# Persian: The king is dead



## Qcumber

How do you say: The King / Emperor is dead." in Persian / Iranian?


----------



## Honour

i am not even a bit sure about it but if you mean the phrase "check mate" then it should be something like;
shah k mate


----------



## Qcumber

Yes, Turk, I wanted to find the origin of the term "checkmate", but what I need is the real Farsi sentence. Thanks a lot anyway.


----------



## trisa

what does the word "farsi" means?
is it possible you wanted tou say:
frasi..?


----------



## Qcumber

Farsi = Persian = Iranian


----------



## Bienvenidos

Qcumber said:
			
		

> Farsi = Persian = Iranian


 
This is not completely correct. Farsi is the name in the Persian language for the language itself (as espanol is the name for Spanish in Spanish). *Persian is not only spoken in Iran, it's also spoken in Afghanistan*. My dialect is Afghan Farsi, so the phrase may differ from what it would be in Iran, but here it is:

*Shah moordah*
(The king is dead/has died)

Keep in mind that the phrase that you're translating (origin of checkmate) most likely dates back to Middle and Old Persian, meaning that most of its usage has died out in the present day dialects.

*Bien*


----------



## Tisia

1) Shah moorde(h)=(The) king has died/is dead as Bien said.
*BUT *(in the context of "The king is dead, long live the king"="Shah mord, zendeh bad Shah.") *Shah moord *would be proper to say though *Shah moord* is a *past tense *and it means "The king died". 

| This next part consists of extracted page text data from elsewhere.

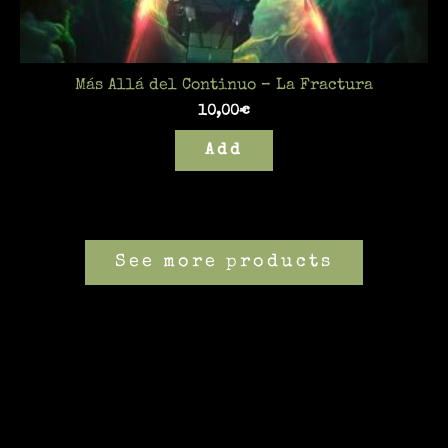
Más Allá del Continuo – La Fractura
10,00
€
Add
See more products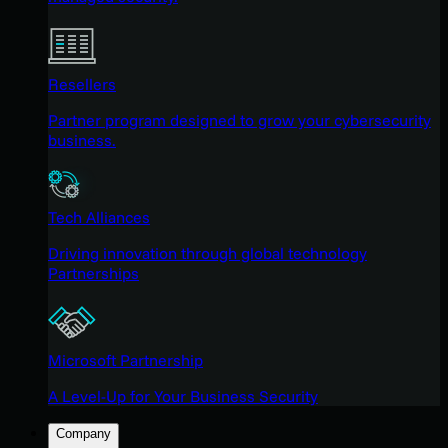
Resellers
Partner program designed to grow your cybersecurity
business.
Tech Alliances
Driving innovation through global technology
Partnerships
Microsoft Partnership
A Level-Up for Your Business Security
Company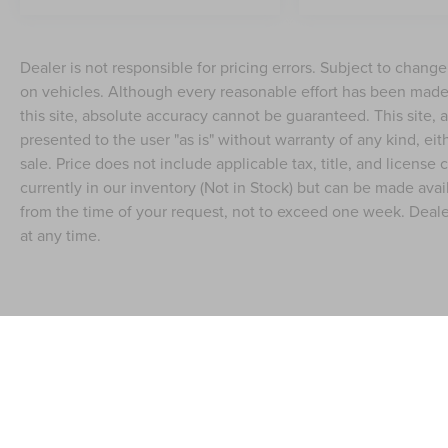
Dealer is not responsible for pricing errors. Subject to chang
on vehicles. Although every reasonable effort has been made
this site, absolute accuracy cannot be guaranteed. This site, a
presented to the user "as is" without warranty of any kind, eith
sale. Price does not include applicable tax, title, and license
currently in our inventory (Not in Stock) but can be made avai
from the time of your request, not to exceed one week. Dealer
at any time.
Although every reasonable effort has been made to ensure the accuracy of the in
"as is" without warranty of any kind, either express or implied. All vehicles are s
Stock) but can be made available to you at our location within a reasonable dat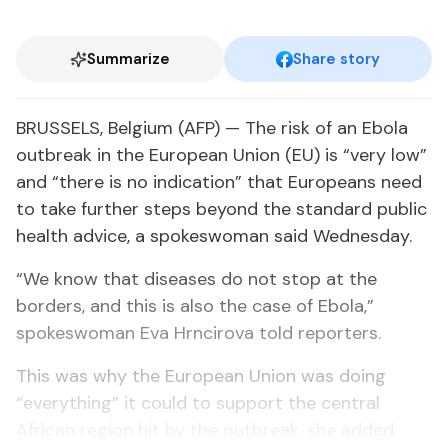
Summarize
Share story
BRUSSELS, Belgium (AFP) — The risk of an Ebola
outbreak in the European Union (EU) is “very low”
and “there is no indication” that Europeans need
to take further steps beyond the standard public
health advice, a spokeswoman said Wednesday.
“We know that diseases do not stop at the
borders, and this is also the case of Ebola,”
spokeswoman Eva Hrncirova told reporters.
This was why the European Union was doing
“everything” it could to support the central
African region hit by the outbreak, she added.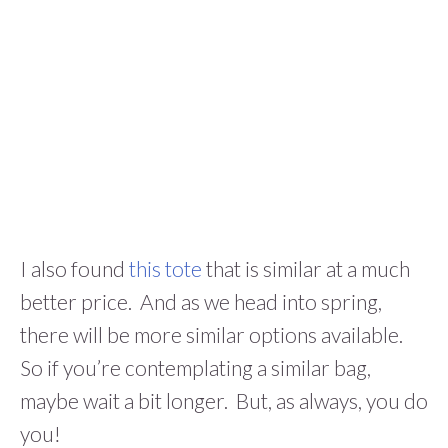
I also found
this tote
that is similar at a much
better price. And as we head into spring,
there will be more similar options available.
So if you’re contemplating a similar bag,
maybe wait a bit longer. But, as always, you do
you!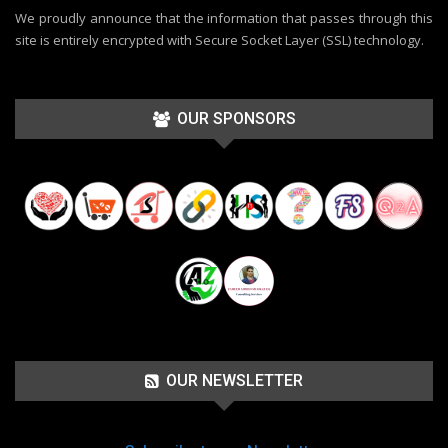
We proudly announce that the information that passes through this
site is entirely encrypted with Secure Socket Layer (SSL) technology.
OUR SPONSORS
OUR NEWSLETTER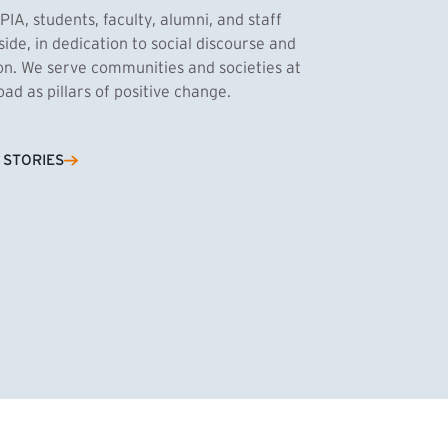
PIA, students, faculty, alumni, and staff
side, in dedication to social discourse and
ion. We serve communities and societies at
d as pillars of positive change.
Cassandra Azum
 STORIES
NK)
tnik, MPA ’27
’27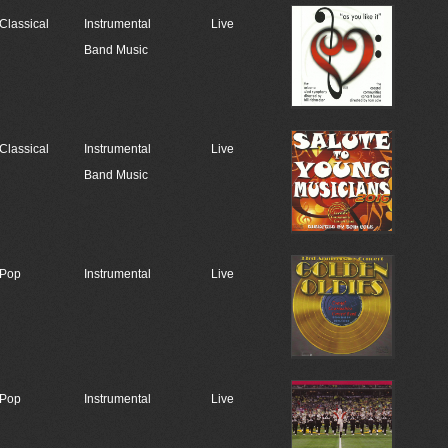
Classical
Instrumental
Live
Band Music
Classical
Instrumental
Live
Band Music
Pop
Instrumental
Live
Pop
Instrumental
Live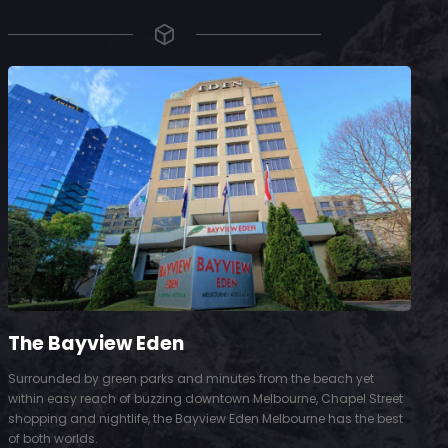
The Bayview Eden
Surrounded by green parks and minutes from the beach yet
S
within easy reach of buzzing downtown Melbourne, Chapel Street
D
shopping and nightlife, the Bayview Eden Melbourne has the best
t
of both worlds.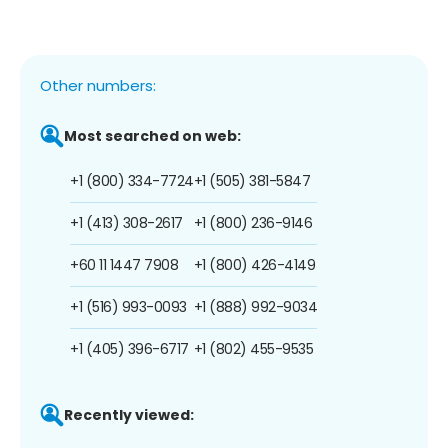
Other numbers:
Most searched on web:
+1 (800) 334-7724
+1 (505) 381-5847
+1 (413) 308-2617
+1 (800) 236-9146
+60 11 1447 7908
+1 (800) 426-4149
+1 (516) 993-0093
+1 (888) 992-9034
+1 (405) 396-6717
+1 (802) 455-9535
Recently viewed: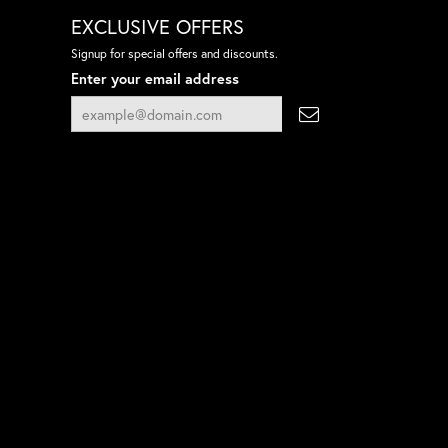
EXCLUSIVE OFFERS
Signup for special offers and discounts.
Enter your email address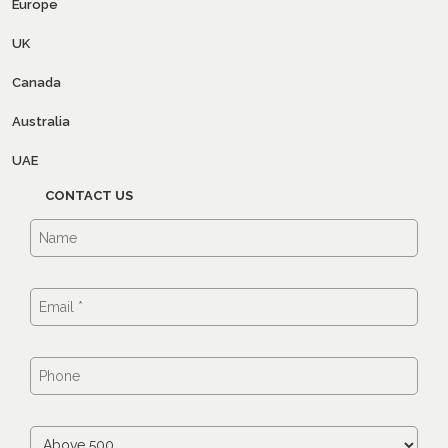
Europe
UK
Canada
Australia
UAE
CONTACT US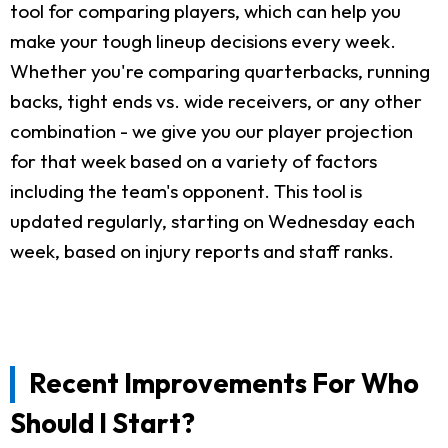
tool for comparing players, which can help you
make your tough lineup decisions every week.
Whether you're comparing quarterbacks, running
backs, tight ends vs. wide receivers, or any other
combination - we give you our player projection
for that week based on a variety of factors
including the team's opponent. This tool is
updated regularly, starting on Wednesday each
week, based on injury reports and staff ranks.
Recent Improvements For Who
Should I Start?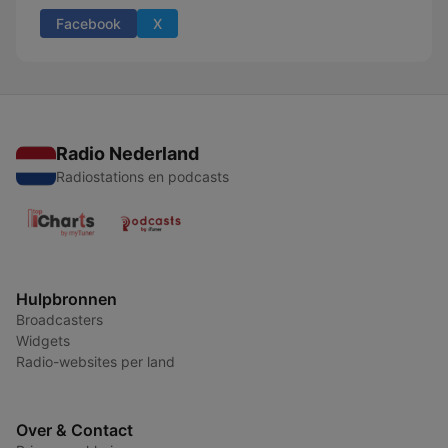
Facebook
X
Radio Nederland
Radiostations en podcasts
Hulpbronnen
Broadcasters
Widgets
Radio-websites per land
Over & Contact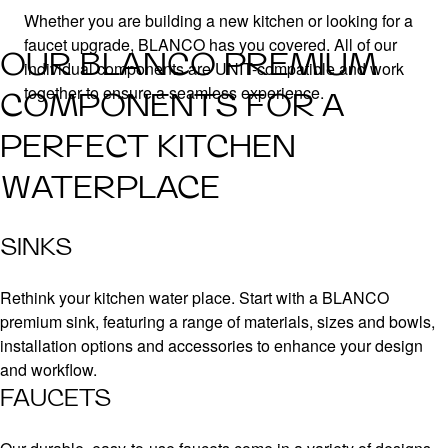
Whether you are building a new kitchen or looking for a
faucet upgrade, BLANCO has you covered. All of our
OUR BLANCO PREMIUM
individual components are UNIT-compatible and work
together to ensure a seamless experience.
COMPONENTS FOR A
PERFECT KITCHEN
WATERPLACE
SINKS
Rethink your kitchen water place. Start with a BLANCO
premium sink, featuring a range of materials, sizes and bowls,
installation options and accessories to enhance your design
and workflow.
FAUCETS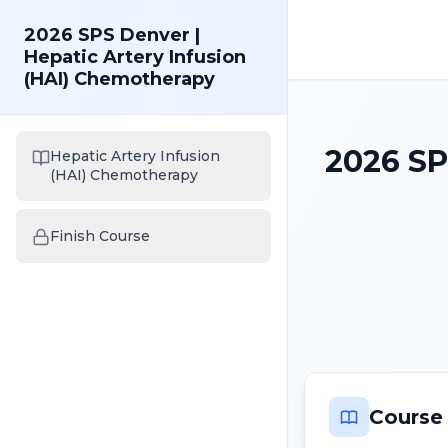
2026 SPS Denver |
Hepatic Artery Infusion
(HAI) Chemotherapy
2026 SP
Hepatic Artery Infusion
(HAI) Chemotherapy
Finish Course
Course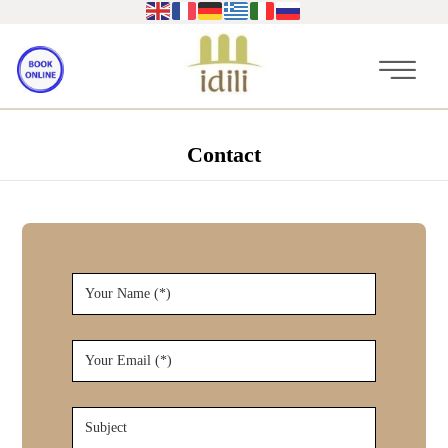
Contact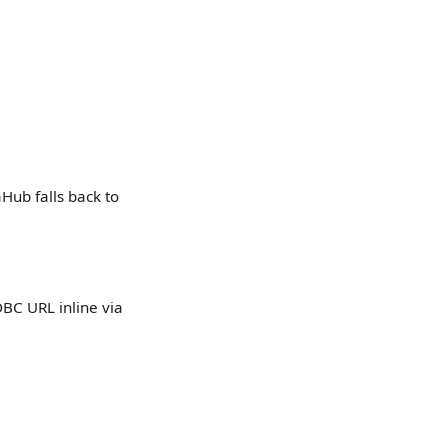
Hub falls back to
DBC URL inline via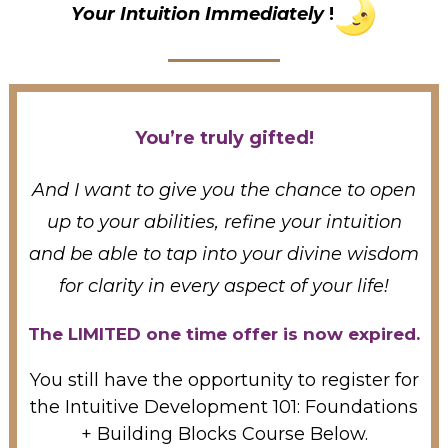
Your Intuition Immediately
!
You’re truly gifted!
And I want to give you the chance to open
up to your abilities, refine your intuition
and be able to tap into your divine wisdom
for clarity in every aspect of your life!
The LIMITED one time offer is now expired.
You still have the opportunity to register for
the Intuitive Development 101: Foundations
+ Building Blocks Course Below.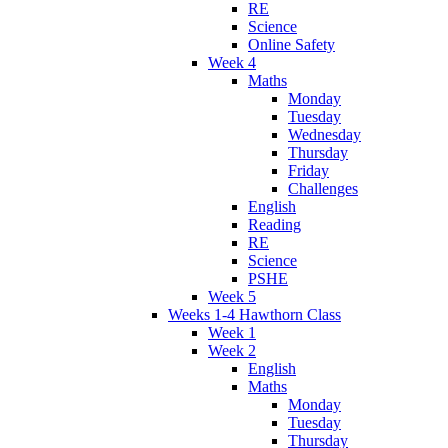
RE
Science
Online Safety
Week 4
Maths
Monday
Tuesday
Wednesday
Thursday
Friday
Challenges
English
Reading
RE
Science
PSHE
Week 5
Weeks 1-4 Hawthorn Class
Week 1
Week 2
English
Maths
Monday
Tuesday
Thursday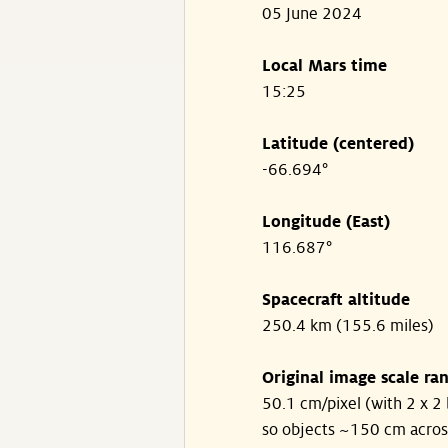
05 June 2024
Local Mars time
15:25
Latitude (centered)
-66.694°
Longitude (East)
116.687°
Spacecraft altitude
250.4 km (155.6 miles)
Original image scale ra
50.1 cm/pixel (with 2 x 2 
so objects ~150 cm acros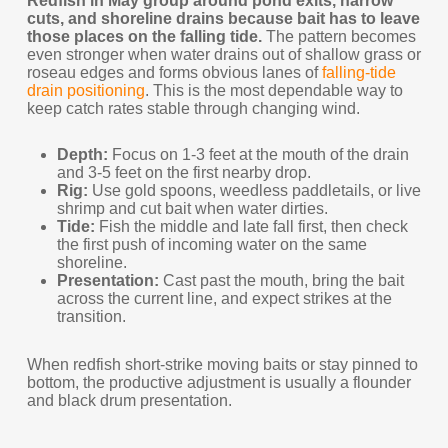
Redfish in May group around pond exits, narrow
cuts, and shoreline drains because bait has to leave
those places on the falling tide.
The pattern becomes
even stronger when water drains out of shallow grass or
roseau edges and forms obvious lanes of
falling-tide
drain positioning
. This is the most dependable way to
keep catch rates stable through changing wind.
Depth:
Focus on 1-3 feet at the mouth of the drain
and 3-5 feet on the first nearby drop.
Rig:
Use gold spoons, weedless paddletails, or live
shrimp and cut bait when water dirties.
Tide:
Fish the middle and late fall first, then check
the first push of incoming water on the same
shoreline.
Presentation:
Cast past the mouth, bring the bait
across the current line, and expect strikes at the
transition.
When redfish short-strike moving baits or stay pinned to
bottom, the productive adjustment is usually a flounder
and black drum presentation.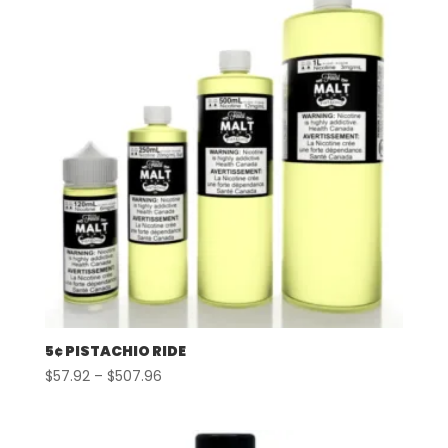
$507.96
5¢ PISTACHIO RIDE
Price
$
57.92
–
$
507.96
range:
$57.92
through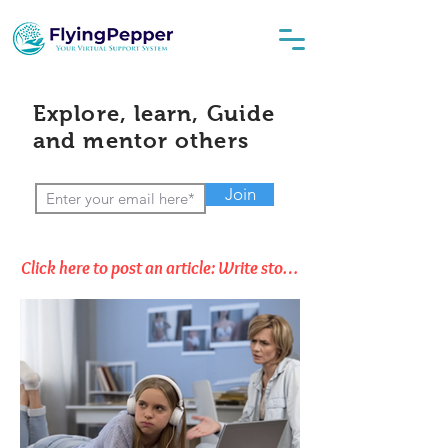
Explore, learn, Guide
and mentor others
Join
Click here to post an article: Write stories, Opinions & Thoughts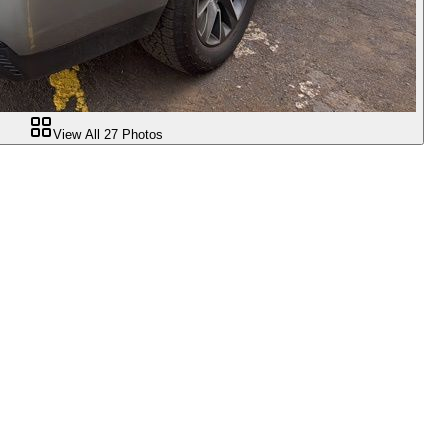
View All
27
Photos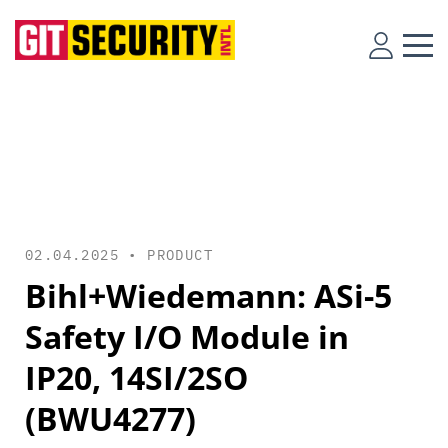
02.04.2025 •
PRODUCT
Bihl+Wiedemann: ASi-5
Safety I/O Module in
IP20, 14SI/2SO
(BWU4277)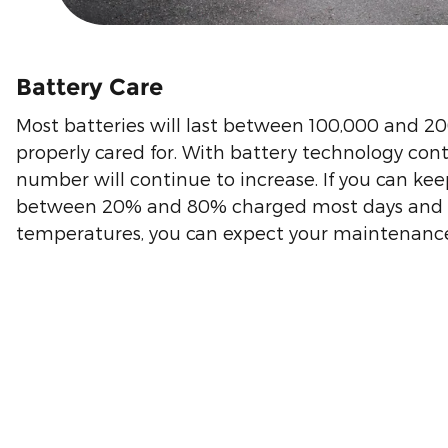
Battery Care
Most batteries will last between 100,000 and 2
properly cared for. With battery technology cont
number will continue to increase. If you can kee
between 20% and 80% charged most days and a
temperatures, you can expect your maintenance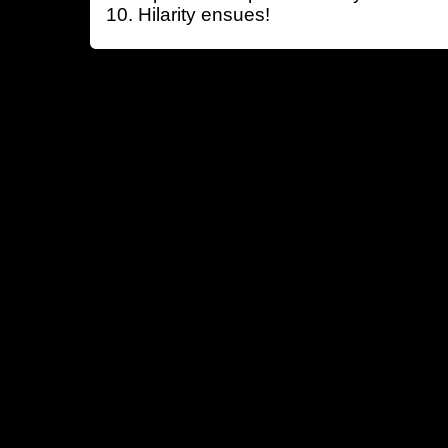
Hilarity ensues!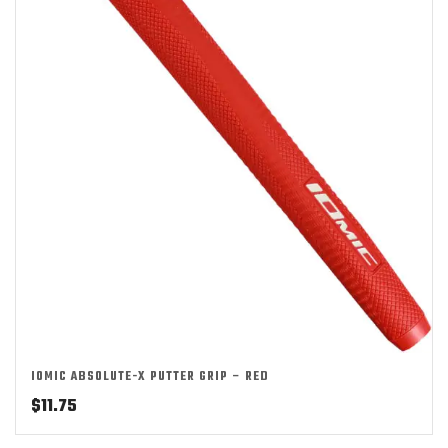
IOMIC ABSOLUTE-X PUTTER GRIP – RED
$
11.75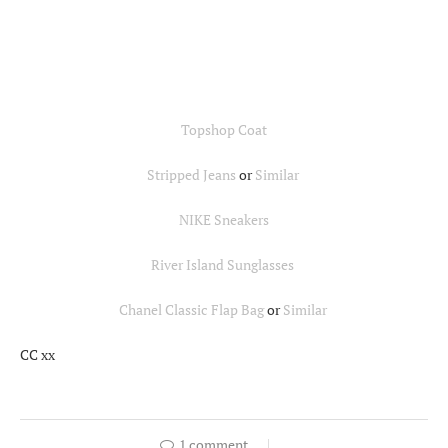
Topshop Coat
Stripped Jeans
or
Similar
NIKE Sneakers
River Island Sunglasses
Chanel Classic Flap Bag
or
Similar
CC xx
1 comment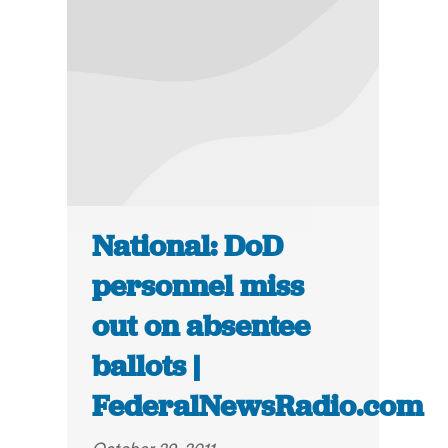
National: DoD
personnel miss
out on absentee
ballots |
FederalNewsRadio.com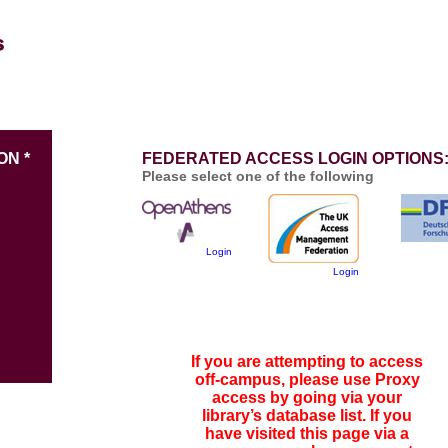
ON *
FEDERATED ACCESS LOGIN OPTIONS
Please select one of the following
Login
Login
If you are attempting to access
off-campus, please use Proxy
access by going via your
library’s database list. If you
have visited this page via a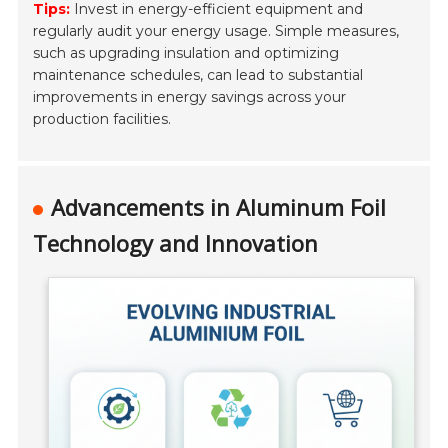
Tips:
Invest in energy-efficient equipment and
regularly audit your energy usage. Simple measures,
such as upgrading insulation and optimizing
maintenance schedules, can lead to substantial
improvements in energy savings across your
production facilities.
Advancements in Aluminum Foil
Technology and Innovation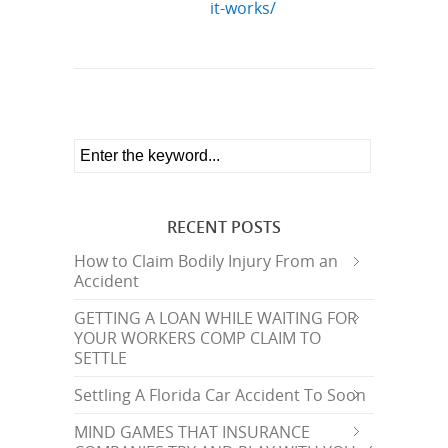
it-works/
RECENT POSTS
How to Claim Bodily Injury From an
Accident
GETTING A LOAN WHILE WAITING FOR
YOUR WORKERS COMP CLAIM TO
SETTLE
Settling A Florida Car Accident To Soon
MIND GAMES THAT INSURANCE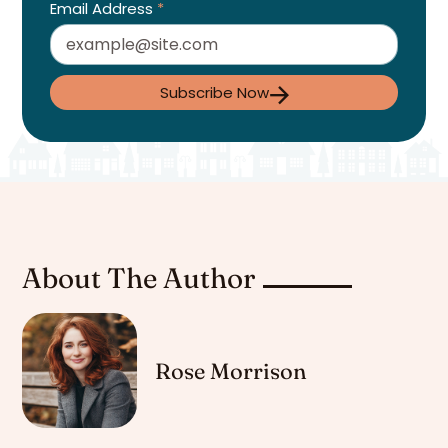
Email Address
*
Subscribe Now
About The Author
Rose Morrison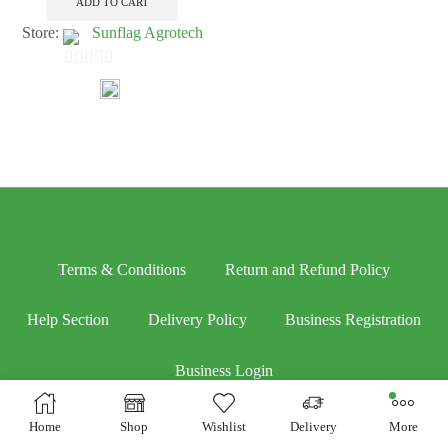
ADD TO CART
Store:
Sunflag Agrotech
0
out
of
5
Terms & Conditions
Return and Refund Policy
Help Section
Delivery Policy
Business Registration
Business Login
Home
Shop
Wishlist
Delivery
More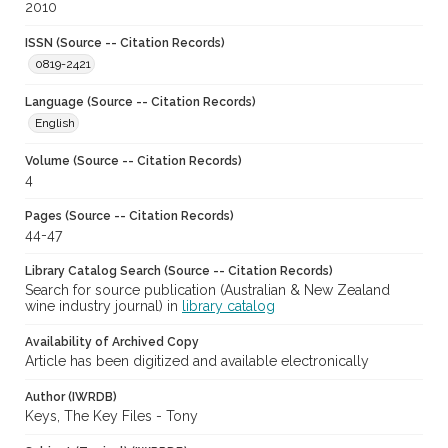
2010
ISSN (Source -- Citation Records)
0819-2421
Language (Source -- Citation Records)
English
Volume (Source -- Citation Records)
4
Pages (Source -- Citation Records)
44-47
Library Catalog Search (Source -- Citation Records)
Search for source publication (Australian & New Zealand
wine industry journal) in
library catalog
Availability of Archived Copy
Article has been digitized and available electronically
Author (IWRDB)
Keys, The Key Files - Tony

2) check mat "king is ambushed" is used in chess and comes from old Persian. So is the word *shish* in dicing which means six. 
3) *Farsi* and *Persian* are the same since *Fars=Pars* and because in *Arabic* there isn't the letter* P* so they have replaced* P* with *F*. Persian (Farsi) is spoken in *Iran, Tajikistan and **Afghanistan.*

Regards
Tisia


----------



## Qcumber

Thanks a lot Bienvenidos and Tisia.
I think the Farsi sentence was not directly transmitted to the West, but through an Arabic calque that must have been: _ash shaikh maat(a)_ "the master has died". It's a calque that follows the Farsi structure whereas a translation would have been: _maata l malik_ "the king has died". 
It became _échec et mat_ in French, and the French phrase became _checkmate_ in English.


----------



## Bienvenidos

Tisia said:
			
		

> 1) Shah moorde(h)=(The) king has died/is dead as Bien said.
> *BUT *(in the context of "The king is dead, long live the king"="Shah mord, zendeh bad Shah.") *Shah moord *would be proper to say though *Shah moord* is a *past tense *and it means "The king died".
> 
> 2) check mat "king is abushed" is used in chess and comes from old Persian. So is the word *shish* in dicing which means six.
> 3) *Farsi* and *Persian* are the same since *Fars=Pars* and because in *Arabic* there isn't the letter* P* so they have replaced* P* with *F*. Persian (Farsi) is spoken in *Iran, Tajikistan and **Afghanistan.*
> 
> Regards
> Tisia


 
Tisia's examples are 100% correct, and extremely informative  (as always). However, in the Afghan dialect, they are written as Tisia has written, but when speaking, *shah moord, zendeh bad Shah* becomes *shah moord, zinduh basha Shah*. As you can see, there is quite a difference when it is spoken in the Afghan dialect. 

As for calling it Farsi or Persian, I personally prefer to call the language Farsi because 1) I'm used to calling it that and 2) it sounds better than "Persian". However, saying Persian gives the language the prestige it already has (one of the oldest languages still spoken today) and it's also the most common name. Many scholars believe it should be called Persian because when you meet a Spanish person who speaks English, they don't say "I speak espanol," they say, "speak Spanish". However, key universities and language programs (such as Rosetta Stone) call it Farsi. It's your choice, but I usually say Farsi/Persian (using both).

*Bien*


----------



## Qcumber

Yes, Bienvenidos, the difference is important as regards the second sentence.
Fortunately for me, _shah moord_ doesn't change. This is important for me because it is this short sentence that became _échec et mat > checkmate_.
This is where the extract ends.